A divided U.S. Court of Appeals for the Federal Circuit upheld a district court's finding of inequitable conduct against a patent owner, invalidating the drug maker's patents to its top-selling blood-thinner. Aventis Pharma S.A. v. Amphastar Pharmaceuticals, Inc., Case No. 07-1280 (Fed. Cir., May 14, 2008) (Prost, J.; Rader, J., dissenting).

The two patents-in-suit covered Lovenox®, which has generated billions in revenue for Aventis through more than 100 million prescriptions for the anti-blood-clotting drug. During prosecution of one of the patents, an Aventis scientist, Dr. Andre Uzan, advised the U.S Patent and Trademark Office (USPTO) that Lovenox® had a longer half-life than prior art drugs. Dr. Uzan failed to reveal, however, that the half-life studies used different doses than the prior art drugs. In fact, studies comparing the drugs with the same dose showed little difference.

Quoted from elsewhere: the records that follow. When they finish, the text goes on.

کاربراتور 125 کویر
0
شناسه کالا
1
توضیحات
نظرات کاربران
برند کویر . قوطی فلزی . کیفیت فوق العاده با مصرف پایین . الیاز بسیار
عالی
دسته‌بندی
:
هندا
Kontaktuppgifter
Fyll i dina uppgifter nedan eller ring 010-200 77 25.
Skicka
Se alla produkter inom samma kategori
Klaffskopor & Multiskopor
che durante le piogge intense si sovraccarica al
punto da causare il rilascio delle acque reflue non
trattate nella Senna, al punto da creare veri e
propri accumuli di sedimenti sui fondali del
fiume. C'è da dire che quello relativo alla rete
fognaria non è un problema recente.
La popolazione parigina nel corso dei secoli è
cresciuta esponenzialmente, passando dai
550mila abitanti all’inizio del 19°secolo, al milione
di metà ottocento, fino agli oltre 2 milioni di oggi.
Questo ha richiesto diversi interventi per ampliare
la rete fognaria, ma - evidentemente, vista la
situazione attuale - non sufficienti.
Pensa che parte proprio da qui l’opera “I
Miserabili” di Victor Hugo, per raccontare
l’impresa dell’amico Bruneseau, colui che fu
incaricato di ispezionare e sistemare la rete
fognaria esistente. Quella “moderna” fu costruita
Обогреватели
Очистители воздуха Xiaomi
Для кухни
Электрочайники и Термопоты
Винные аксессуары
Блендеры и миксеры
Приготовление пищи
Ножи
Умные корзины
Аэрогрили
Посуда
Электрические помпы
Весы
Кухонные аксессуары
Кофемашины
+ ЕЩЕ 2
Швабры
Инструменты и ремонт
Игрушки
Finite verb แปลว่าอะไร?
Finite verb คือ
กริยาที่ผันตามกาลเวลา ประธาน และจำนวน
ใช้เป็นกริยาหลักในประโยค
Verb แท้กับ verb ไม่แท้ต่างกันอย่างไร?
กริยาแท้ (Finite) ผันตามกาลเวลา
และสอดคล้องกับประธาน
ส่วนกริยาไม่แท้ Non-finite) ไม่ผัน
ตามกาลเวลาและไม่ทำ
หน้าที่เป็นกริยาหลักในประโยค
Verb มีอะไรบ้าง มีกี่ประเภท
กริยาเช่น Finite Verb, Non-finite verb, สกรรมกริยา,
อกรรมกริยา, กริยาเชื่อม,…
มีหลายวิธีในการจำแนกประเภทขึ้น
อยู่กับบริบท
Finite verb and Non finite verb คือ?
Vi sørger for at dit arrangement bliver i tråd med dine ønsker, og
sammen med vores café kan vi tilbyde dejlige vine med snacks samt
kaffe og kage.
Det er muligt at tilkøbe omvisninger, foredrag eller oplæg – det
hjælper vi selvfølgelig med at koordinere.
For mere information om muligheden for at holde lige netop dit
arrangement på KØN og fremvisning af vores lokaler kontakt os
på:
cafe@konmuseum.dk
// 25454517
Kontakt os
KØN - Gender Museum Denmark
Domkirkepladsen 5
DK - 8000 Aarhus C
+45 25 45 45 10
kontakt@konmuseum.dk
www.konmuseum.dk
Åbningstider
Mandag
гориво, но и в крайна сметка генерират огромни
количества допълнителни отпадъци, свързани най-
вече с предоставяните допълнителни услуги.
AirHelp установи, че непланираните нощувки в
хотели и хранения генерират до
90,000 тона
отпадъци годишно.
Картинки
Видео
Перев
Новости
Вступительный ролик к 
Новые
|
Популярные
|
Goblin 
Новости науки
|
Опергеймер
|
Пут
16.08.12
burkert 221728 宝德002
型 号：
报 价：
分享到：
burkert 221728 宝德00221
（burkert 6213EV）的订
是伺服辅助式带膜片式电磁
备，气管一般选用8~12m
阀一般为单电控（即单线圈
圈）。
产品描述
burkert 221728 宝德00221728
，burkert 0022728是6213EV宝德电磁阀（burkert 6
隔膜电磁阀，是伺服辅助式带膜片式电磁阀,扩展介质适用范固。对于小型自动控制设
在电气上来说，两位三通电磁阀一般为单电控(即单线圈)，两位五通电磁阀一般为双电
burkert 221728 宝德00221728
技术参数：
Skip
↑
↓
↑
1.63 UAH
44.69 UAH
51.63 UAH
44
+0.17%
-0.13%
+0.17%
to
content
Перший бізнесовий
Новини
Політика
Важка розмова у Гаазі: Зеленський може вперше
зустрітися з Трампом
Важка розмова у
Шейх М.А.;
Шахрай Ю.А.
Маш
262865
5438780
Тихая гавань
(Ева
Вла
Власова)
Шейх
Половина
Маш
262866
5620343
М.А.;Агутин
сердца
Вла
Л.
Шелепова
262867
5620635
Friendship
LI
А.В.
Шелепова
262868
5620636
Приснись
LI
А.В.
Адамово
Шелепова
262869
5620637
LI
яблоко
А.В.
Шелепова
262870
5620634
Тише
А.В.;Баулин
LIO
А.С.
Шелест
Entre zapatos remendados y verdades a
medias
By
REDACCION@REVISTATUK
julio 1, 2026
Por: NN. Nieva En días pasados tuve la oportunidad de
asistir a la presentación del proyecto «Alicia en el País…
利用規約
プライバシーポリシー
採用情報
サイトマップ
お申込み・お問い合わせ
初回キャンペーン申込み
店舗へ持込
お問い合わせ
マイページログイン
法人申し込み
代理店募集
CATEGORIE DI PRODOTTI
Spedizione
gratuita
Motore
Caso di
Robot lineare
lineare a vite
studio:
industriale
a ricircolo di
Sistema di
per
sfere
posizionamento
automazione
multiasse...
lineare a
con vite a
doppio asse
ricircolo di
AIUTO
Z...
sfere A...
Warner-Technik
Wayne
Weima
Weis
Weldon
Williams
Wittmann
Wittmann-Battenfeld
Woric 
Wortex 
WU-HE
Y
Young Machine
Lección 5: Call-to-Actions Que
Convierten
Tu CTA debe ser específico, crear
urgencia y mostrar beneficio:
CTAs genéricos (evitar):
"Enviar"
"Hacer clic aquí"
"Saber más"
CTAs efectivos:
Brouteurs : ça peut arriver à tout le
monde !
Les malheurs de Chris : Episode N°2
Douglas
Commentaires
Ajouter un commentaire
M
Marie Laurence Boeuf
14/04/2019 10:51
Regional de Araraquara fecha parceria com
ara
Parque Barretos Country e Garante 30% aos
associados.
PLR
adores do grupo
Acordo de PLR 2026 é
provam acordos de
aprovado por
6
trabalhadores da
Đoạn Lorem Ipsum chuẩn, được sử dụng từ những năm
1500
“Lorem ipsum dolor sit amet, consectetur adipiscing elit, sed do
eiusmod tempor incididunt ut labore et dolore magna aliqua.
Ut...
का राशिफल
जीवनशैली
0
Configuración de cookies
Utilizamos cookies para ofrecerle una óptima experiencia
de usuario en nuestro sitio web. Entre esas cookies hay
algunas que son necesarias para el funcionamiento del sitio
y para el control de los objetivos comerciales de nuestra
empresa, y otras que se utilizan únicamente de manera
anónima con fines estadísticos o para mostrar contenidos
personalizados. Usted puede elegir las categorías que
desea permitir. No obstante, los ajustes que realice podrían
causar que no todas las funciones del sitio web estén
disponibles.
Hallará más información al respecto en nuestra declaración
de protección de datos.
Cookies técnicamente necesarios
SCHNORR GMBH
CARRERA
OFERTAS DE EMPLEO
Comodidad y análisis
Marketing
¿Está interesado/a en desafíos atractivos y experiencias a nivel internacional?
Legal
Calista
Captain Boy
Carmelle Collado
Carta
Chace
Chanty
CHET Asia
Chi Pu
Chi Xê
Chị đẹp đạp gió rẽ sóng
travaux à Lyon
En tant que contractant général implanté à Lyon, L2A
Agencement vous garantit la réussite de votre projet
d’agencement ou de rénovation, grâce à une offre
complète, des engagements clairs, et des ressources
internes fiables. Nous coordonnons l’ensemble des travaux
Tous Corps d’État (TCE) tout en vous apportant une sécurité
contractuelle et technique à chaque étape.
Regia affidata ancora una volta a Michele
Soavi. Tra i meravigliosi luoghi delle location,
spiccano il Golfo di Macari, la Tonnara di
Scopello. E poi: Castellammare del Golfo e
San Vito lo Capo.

Aventis argued that its scientist informed (or at least intended to inform) the USPTO regarding the different doses or, if the USPTO was not informed, then Dr. Uzan's failure to disclose the different doses was inadvertent. An earlier appeal had already affirmed the materiality of the omitted dose information. In this appeal, which addressed the issue of deceptive intent, Aventis failed to convince a majority of the Court that the district court committed clear error in finding that Dr. Uzan had intended to deceive the USPTO.

Judge Rader dissented. In his view, the Federal Circuit's teachings on inequitable conduct provide a more restrictive application of the doctrine. He focused on the Court's 1988 en banc decision in Kingsdown Medical Consultants Ltd. , which he read as "clearly convey[ing] that the inequitable conduct was not a remedy for every mistake, blunder or fault in the patent procurement process." Inequitable conduct, he wrote, is reserved for "only the most extreme cases of fraud and deception." According to Judge Rader, Amphastar had failed to meet its lofty burden of clear and convincing evidence.

Practice Note: In the wake of this decision, patent applicants will need to be particularly careful when comparing a claimed invention to the prior art based on experimental data, making sure than any experimental differences are clearly (and timely) stated. On the litigation front, the ruling may embolden defendants to assert inequitable conduct. Aventis was decided almost one year to the day after the Court's noteworthy ruling in McKesson, which affirmed an inequitable conduct finding based on an applicant's failure to disclose prior art that had been identified in similar co-pending applications. McKesson and Aventis appear to signal an increasingly expansive view of materiality and intent to deceive.